Exercise your heart. Build your muscles. Increase your stamina. Improve your flexibility. Do it regularly, but don’t overdo it.
Margin in Time
We live busy lives. We speak of having no time, losing time, borrowing time, being out of time, and trying to find the time. We’re constantly filling all our time and need to create margins.
With smart phones, laptop computers and wireless internet, some people are always in work time and need to learn how to margin time to rest. In creating a margin of time we must allow time for ourselves, our families, our friendships, and God. Again this means learning to say ‘no’, to make priorities and honour them. Some things need to drop out of our lives—we can just keep adding.

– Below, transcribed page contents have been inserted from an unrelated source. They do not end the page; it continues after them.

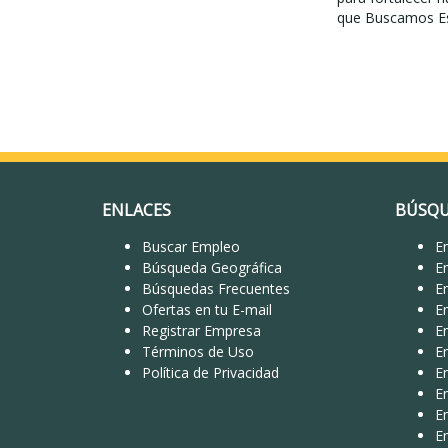
que Buscamos Es
ENLACES
BÚSQU
Buscar Empleo
Em
Búsqueda Geográfica
E
Búsquedas Frecuentes
E
Ofertas en tu E-mail
E
Registrar Empresa
E
Términos de Uso
E
Política de Privacidad
E
E
E
Em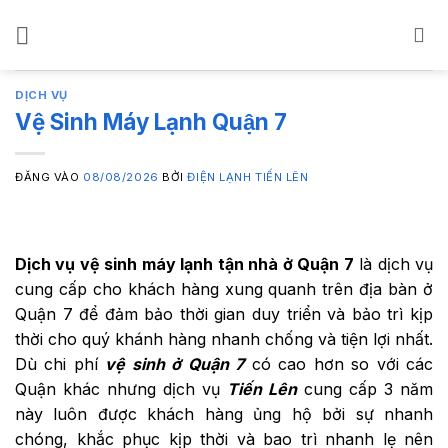
Bỏ
qua
nội
dung
DỊCH VỤ
Vệ Sinh Máy Lạnh Quận 7
ĐĂNG VÀO
08/08/2026
BỞI
ĐIỆN LẠNH TIẾN LÊN
Dịch vụ vệ sinh máy lạnh tận nhà ở Quận 7
là dịch vụ
cung cấp cho khách hàng xung quanh trên địa bàn ở
Quận 7 để đảm bảo thời gian duy triển và bảo trì kịp
thời cho quý khánh hàng nhanh chống và tiện lợi nhất.
Dù chi phí
vệ sinh ở Quận 7
có cao hơn so với các
Quận khác nhưng dịch vụ
Tiến Lên
cung cấp 3 năm
này luôn được khách hàng ủng hộ bởi sự nhanh
chóng, khắc phục kịp thời và bao trì nhanh lẹ nên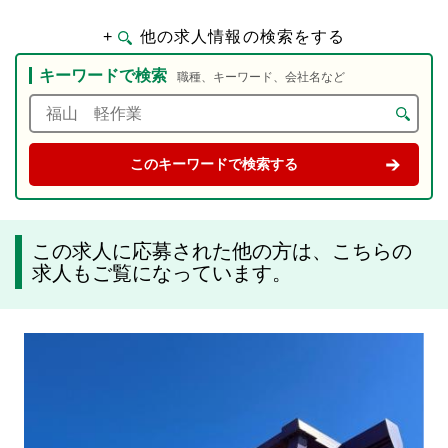
+
他の求人情報の検索をする
キーワードで検索
職種、キーワード、会社名など
この求人に応募された他の方は、こちらの
求人もご覧になっています。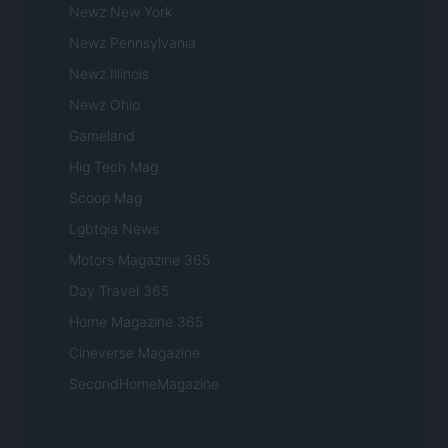
Newz New York
Newz Pennsylvania
Newz Illinois
Newz Ohio
Gameland
Hig Tech Mag
Scoop Mag
Lgbtqia News
Motors Magazine 365
Day Travel 365
Home Magazine 365
Cineverse Magazine
SecondHomeMagazine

We need to relearn the value of simplicity and contentment instead of continuously desiring the latest and greatest. We should probably turn the television off and find other things to do. Maybe surfing the internet isn’t the best alternative. We should stop living in the frantic and urgent, and devote more to the long-term and important. We should focus less on how much we do and evaluate what is best to do. Let’s stop and reflect, enjoy what we do, and learn from it.
Create buffer zones, plan free time. Ask yourself—do you have time for the unplanned and unexpected? Stop being so busy and plan to make yourself available.
Margin in Finances
Our world is in economic crisis. We can’t keep on living beyond our means and expect things to keep getting better and better. This is true globally, nationally, and personally. Creating financial margin has obvious benefits. Lowering expenses below our incomes decreases stress and pressure. Having margin gives us opportunity to contribute to the needs of others.

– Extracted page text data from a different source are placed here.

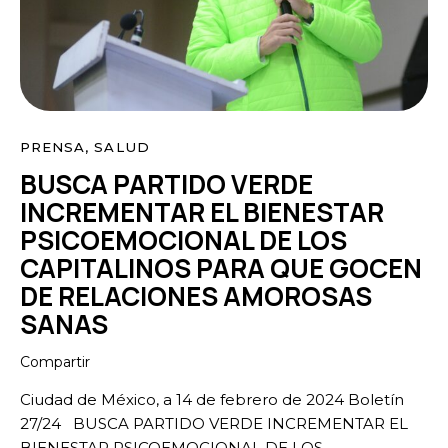
PRENSA
,
SALUD
BUSCA PARTIDO VERDE
INCREMENTAR EL BIENESTAR
PSICOEMOCIONAL DE LOS
CAPITALINOS PARA QUE GOCEN
DE RELACIONES AMOROSAS
SANAS
Compartir
Ciudad de México, a 14 de febrero de 2024 Boletín
27/24 BUSCA PARTIDO VERDE INCREMENTAR EL
BIENESTAR PSICOEMOCIONAL DE LOS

Some people are in deep trouble financially. Swenson offers some suggestions for restoring financial margin, and here is my summary:
- Don’t allow economics to be your primary measure in life
- Be willing to part with the culture in its quest for more and more things
- Live within your means
- Discipline your desires and redefine your needs
- Decrease spending and increase saving
- Make a budget
- Cut up your credit cards
- Limit your mortgage
- Resist impulse buying
- Depreciate things and appreciate people
- Learn to lend and give away your things
- Forget fashion
- Do without
- Remember what you have belongs to God
Increasing my margin
Creating margin is a helpful way of describing how to ‘underload’ our overloaded lives. We need to create margin. Margin for people, margin for ourselves, margin to think and plan, margin to refresh, margin to stay out of debt, and more. My problem is I’ve so often closed that margin.

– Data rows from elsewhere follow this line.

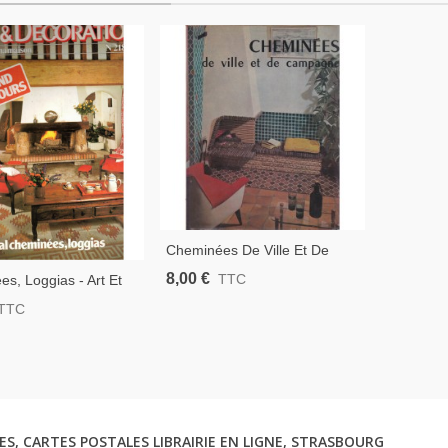
Cheminées De Ville Et De
Campagne, Nicole Orthlieb -
8,00 €
TTC
s, Loggias - Art Et
Décoration Intérieure,
ion, Revue De La
TTC
Antiquités
 N°218 Jan 1980 -
ES, CARTES POSTALES LIBRAIRIE EN LIGNE, STRASBOURG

I remember looking at my timetable one day and realising that I’d booked meetings back to back all day. There was no time to plan before meetings, reflect after meetings, or travel between meetings. As the day went on I’d get further behind and I’d finish the day exhausted. No doubt the latter meetings weren’t as helpful as the earlier ones. So I began slotting in longer times for my meetings to allow time to catch my breath, think over what was coming up, jot notes afterwards, pray about what I was doing, and to allow for travel from one meeting to another.
This afternoon I attended a farewell event for a fellow pastor in Canberra. It was a wonderful tribute to the work of God in and through this man and his family. One thing stood out among the many praises showered on this man—he always has time for people. Ministers are infamous for putting out the vibe of busyness, so it was exciting to hear of a friend who has broken the mould. Would that this be me and many others I know.
Busyness is not cool. It’s not a virtue. It’s not a sign of how important, indispensable or valuable we are. It’s more often an indicator that we haven’t managed to effectively prioritise or manage our time. It probably means we’re dominated by the urgent rather than the important. And it certainly means we need to create margin in our lives.